Citing Reliance Jio’s roll-out of 4G coverage in India, Apple CEO Tim Cook has said his company “couldn’t be more excited” about the enormous investments being made in high-speed telecom networks, even as he conceded that Apple smartphone has “not done as well” in the country.
“Looking ahead, we’re seeing some very exciting developments in India. Reliance Jio is rolling out a first of its kind all-IP network in India with 4G coverage in 18,000 cities and 200,000 villages across the country,” Cook said in the company’s fourth quarter earnings call yesterday.
Cook said Apple is partnering with Reliance Jio, which is offering a free year of service to purchasers of new iPhones, to ensure “great iPhone performance” on their network.
“Our iPhone sales in India were up over 50 per cent in fiscal 2016 compared to the prior year, and we believe we’re just beginning to scratch the surface of this large and growing market opportunity,” Cook said.
He, however, noted that Apple’s smartphone has “not done as well” in India in general and one of the key reasons for that is the “(high-speed telecom networks) infrastructure hasn’t been there”.
“But this year or this year and next year, there are enormous investments going in on 4G and we couldn’t be more excited about that because it really takes a great network working with iPhone to produce that great experience for people,” Cook said.
“And so I see a lot of the factors moving in the right direction there,” Cook said.
The Apple chief also sounded an optimistic note on the efforts being made by the Narendra Modi-led government to create jobs and develop infrastructure.
“I also think the government is much more focused on the infrastructure and on creating jobs, which is fantastic, because you really need the kind of infrastructure and the technology to do that,” he said.
When asked whether India could in future be as big of an opportunity as China for Apple, Cook said it is important to look not only at per capita income in India but also the number of people that are or will move into the middle class over the next decade.
He also emphasized that India’s “very, very young population” holds tremendous advantages.
“Will it be as big as China?
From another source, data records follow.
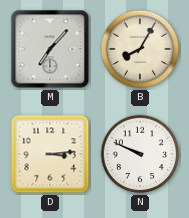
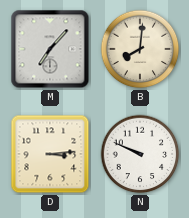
B: 8:05 -> 8:01
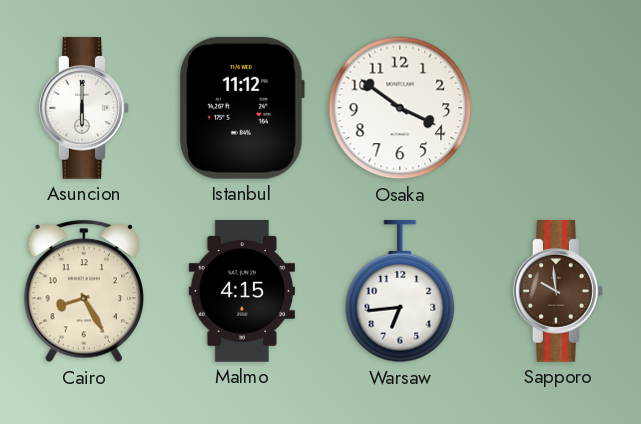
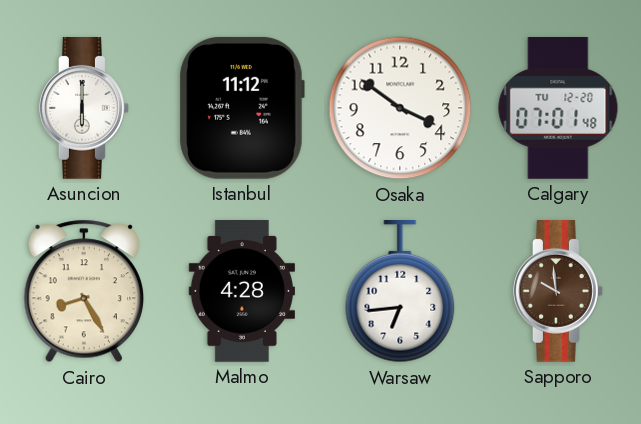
Calgary: none -> 07:01
Malmo: 4:15 -> 4:28
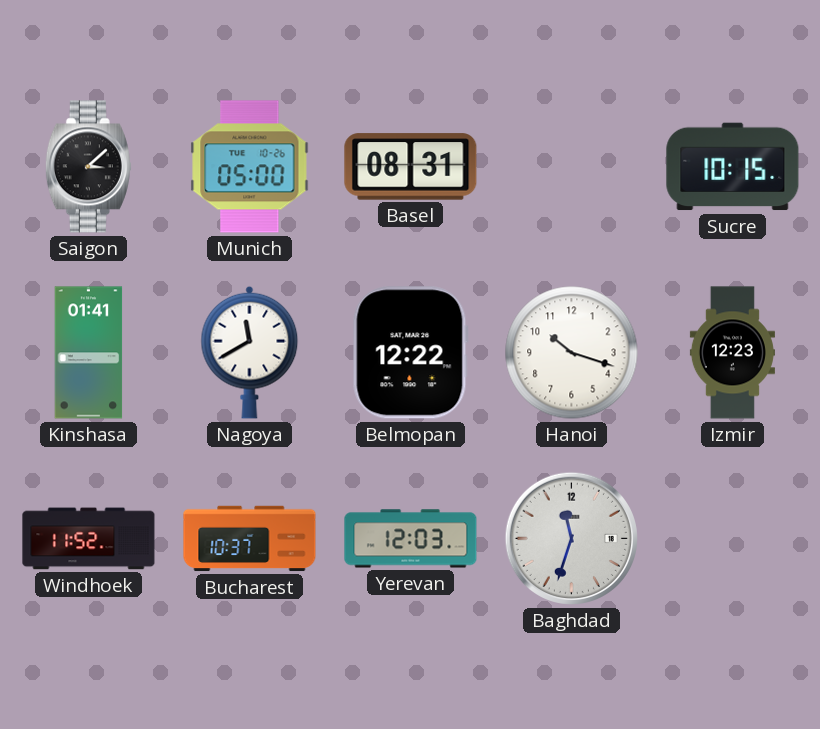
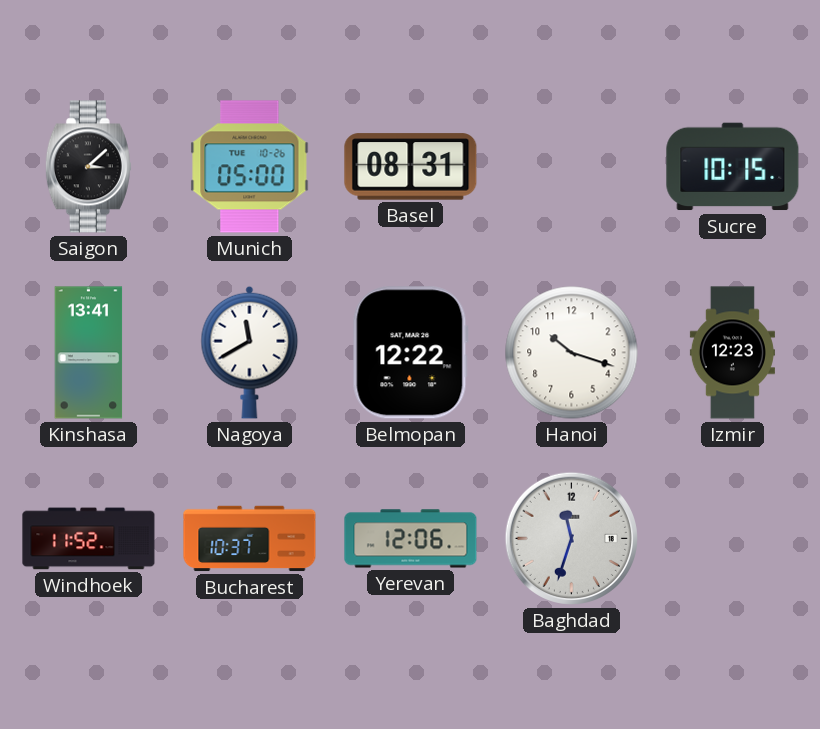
Kinshasa: 01:41 -> 13:41
Yerevan: 12:03 -> 12:06
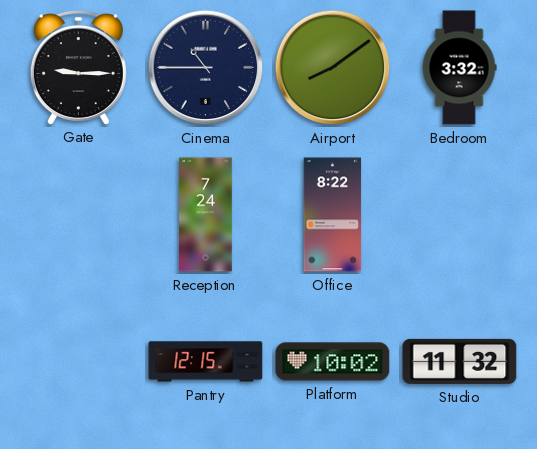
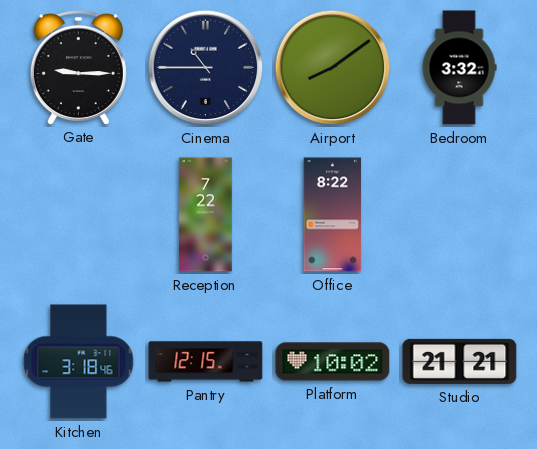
Reception: 7:24 -> 7:22
Kitchen: none -> 3:18
Studio: 11:32 -> 21:21
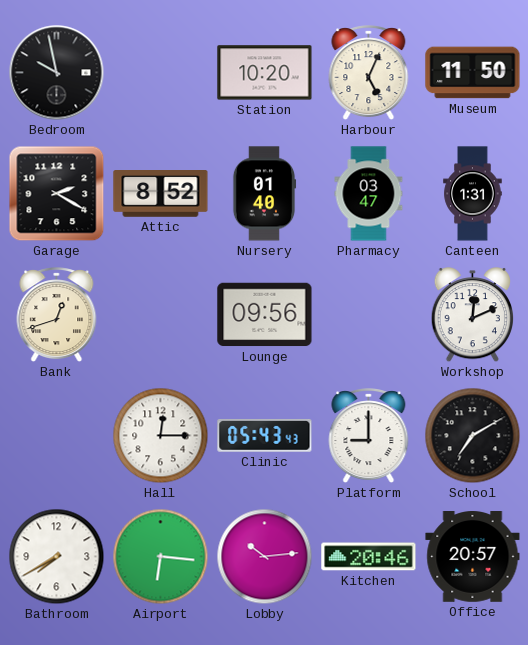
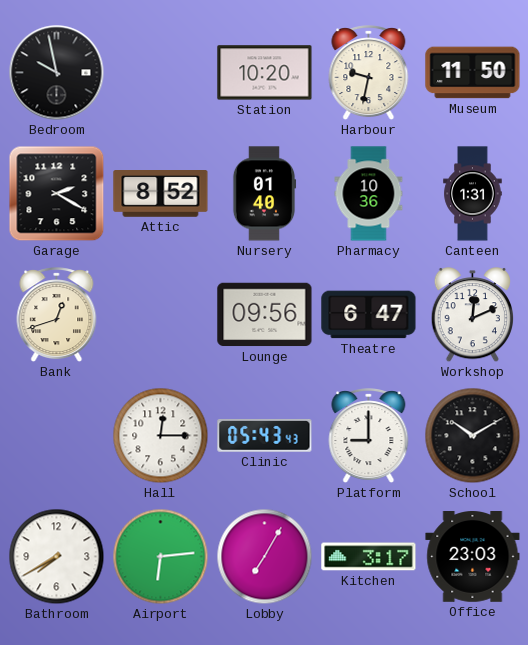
Harbour: 5:04 -> 9:32
Pharmacy: 03:47 -> 10:36
Theatre: none -> 6:47
School: 7:10 -> 10:10
Airport: 6:16 -> 6:14
Lobby: 10:14 -> 7:05
Kitchen: 20:46 -> 3:17
Office: 20:57 -> 23:03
I think it’s clear that the population of India will exceed China sometime in probably the next decade or so, maybe less than that. I think it will take longer for the GDP to rival it, but that’s not critical for us to have a great success there,” he said.
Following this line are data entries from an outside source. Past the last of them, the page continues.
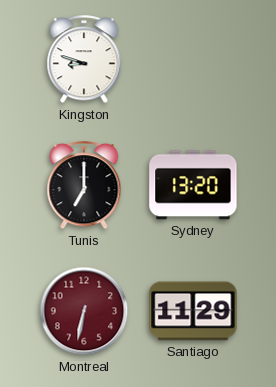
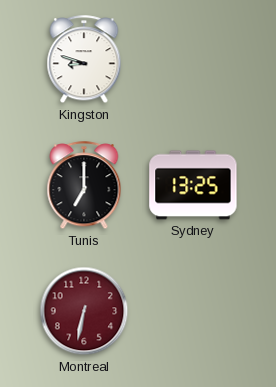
Sydney: 13:20 -> 13:25
Santiago: 11:29 -> none
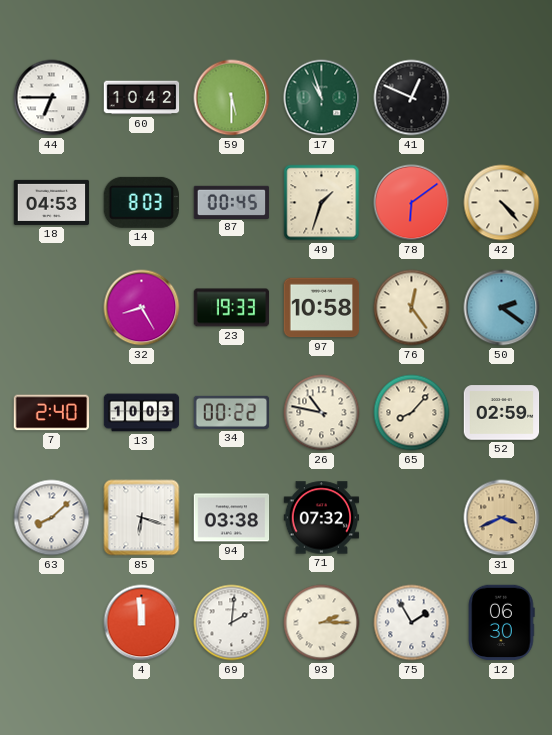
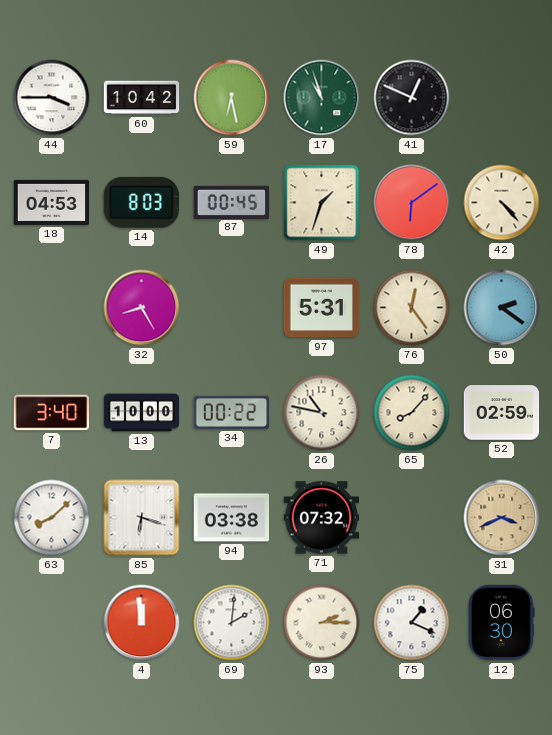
44: 6:45 -> 3:45
59: 5:30 -> 6:28
23: 19:33 -> none
97: 10:58 -> 5:31
7: 2:40 -> 3:40
13: 10:03 -> 10:00
75: 1:55 -> 1:19
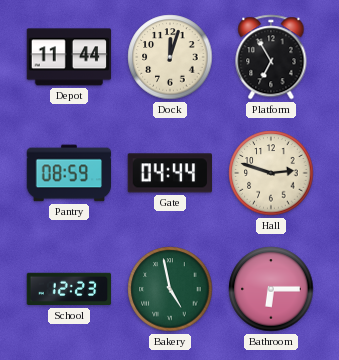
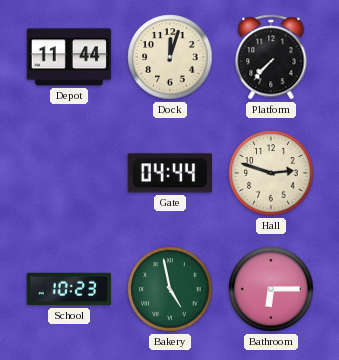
Platform: 6:55 -> 7:37
Pantry: 08:59 -> none
School: 12:23 -> 10:23
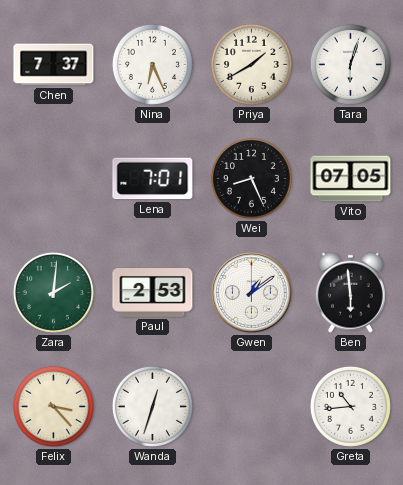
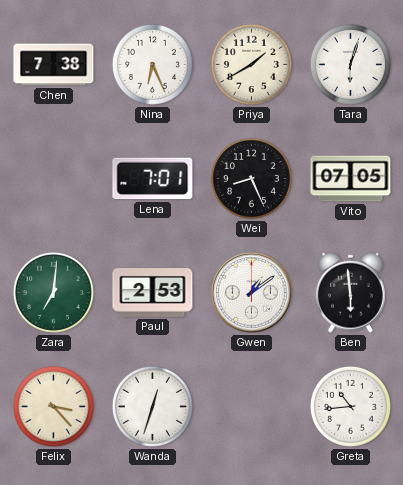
Chen: 7:37 -> 7:38
Zara: 2:01 -> 7:01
Cook said what is important for Apple in India is that there are going to be a lot of people in the middle class who will “really want a smartphone, and I think we can compete well for some percentage of those”.
“And given our starting point, even though we’ve been growing a lot, there is a lot of headroom there in our mind, and so we are working very hard to realise that opportunity,” he said.
The latest edition of the iPhone was launched in India on October 7.
Apple’s CFO Luca Maestri said the company experienced strong iPhone growth in many markets around the world, including Canada, Latin America, Western Europe, Central and Eastern Europe, the Middle East, India and South Asia.
He said while iPhone sales in mainland China declined during the quarter, the initial customer response to the latest iPhones 7 and 7 Plus gives the company confidence that its December quarter performance in China will be significantly better on a year-over-year basis than the September quarter results.
Apple posted a decline in revenue and profit in its fourth quarter ended September 24, 2016.
It posted quarterly revenue of USD 46.9 billion and quarterly net income of USD 9 billion compared to revenue of USD 51.5 billion and net income of USD 11.1 billion in the year-ago quarter.
Apple sold 45.5 million iPhones in the quarter, a five per cent decline from the 48 million units it had sold in the same quarter a year ago.